Lemma of function of a curve and angle

If f:G\to \mathbb{C} is holomorphic function on open set G\subset \mathbb{C} and \gamma is differentiable curve in G with \gamma(t_0)=z_0 for some t_0\in I.

Then,

(f\circ \gamma)'(t_0)=f'(\gamma(t_0))\gamma'(t_0).

Looks like the chain rule.

Proof

We want to show that

\lim_{t\to t_0}\frac{(f\circ \gamma)(t)-(f\circ \gamma)(t_0)}{t-t_0}=f'(\gamma(t_0))\gamma'(t_0).

Notation:

A function g(h) is O(h) if \exists C>0 such that |g(h)|\leq C|h| for all h in a neighborhood of 0.

A function g(h) is o(h) if \lim_{h\to 0}\frac{g(h)}{h}=0.

f is differentiable if and only if f(z+h)=f(z)+f'(z)h+\frac{1}{2}h^2f''(z)+o(h^3) as h\to 0. (By Taylor expansion)

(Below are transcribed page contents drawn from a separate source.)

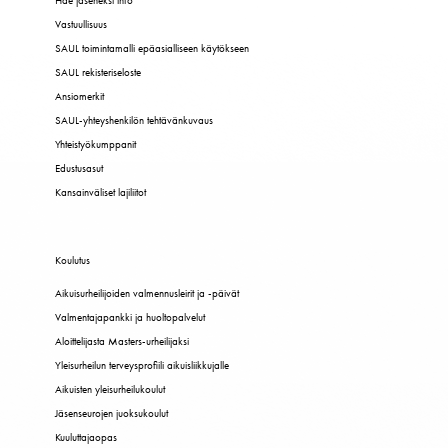
Hae jäseneksi info
Vastuullisuus
SAUL toimintamalli epäasialliseen käytökseen
SAUL rekisteriseloste
Ansiomerkit
SAUL-yhteyshenkilön tehtävänkuvaus
Yhteistyökumppanit
Edustusasut
Kansainväliset lajiliitot
Koulutus
Aikuisurheilijoiden valmennusleirit ja -päivät
Valmentajapankki ja huoltopalvelut
Aloittelijasta Masters-urheilijaksi
Yleisurheilun terveysprofiili aikuisliikkujalle
Aikuisten yleisurheilukoulut
Jäsenseurojen juoksukoulut
Kuuluttajaopas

Since f is holomorphic at \gamma(t_0)=z_0, we have

f(z_0)=f(z_0)+(z-z_0)f'(z_0)+o(z-z_0)

This result comes from Taylor Expansion of the derivative of the function around the point z_0

and

f(\gamma(t_0))=f(\gamma(t_0))+f'(\gamma(t_0))(\gamma(t)-\gamma(t_0))+o(\gamma(t)-\gamma(t_0))

So,

\begin{aligned}
\lim_{t\to t_0}\frac{(f\circ \gamma)(t)-(f\circ \gamma)(t_0)}{t-t_0}
&=\lim_{t\to t_0}\frac{\left[f(\gamma(t_0))+f'(\gamma(t_0))(\gamma(t)-\gamma(t_0))+o(\gamma(t)-\gamma(t_0))\right]-f(\gamma(t_0))}{t-t_0} \\
&=\lim_{t\to t_0}\frac{f'(\gamma(t_0))(\gamma(t)-\gamma(t_0))+o(\gamma(t)-\gamma(t_0))}{t-t_0} \\
&=\lim_{t\to t_0}\frac{f'(\gamma(t_0))(\gamma(t)-\gamma(t_0))}{t-t_0} +\lim_{t\to t_0}\frac{o(\gamma(t)-\gamma(t_0))}{t-t_0} \\
&=f'(\gamma(t_0))\lim_{t\to t_0}\frac{\gamma(t)-\gamma(t_0)}{t-t_0} +0\\
&=f'(\gamma(t_0))\gamma'(t_0)
\end{aligned}

Definition 2.12 (Conformal function)

A function f:G\to \mathbb{C} is called conformal if it preserves the angle between two curves.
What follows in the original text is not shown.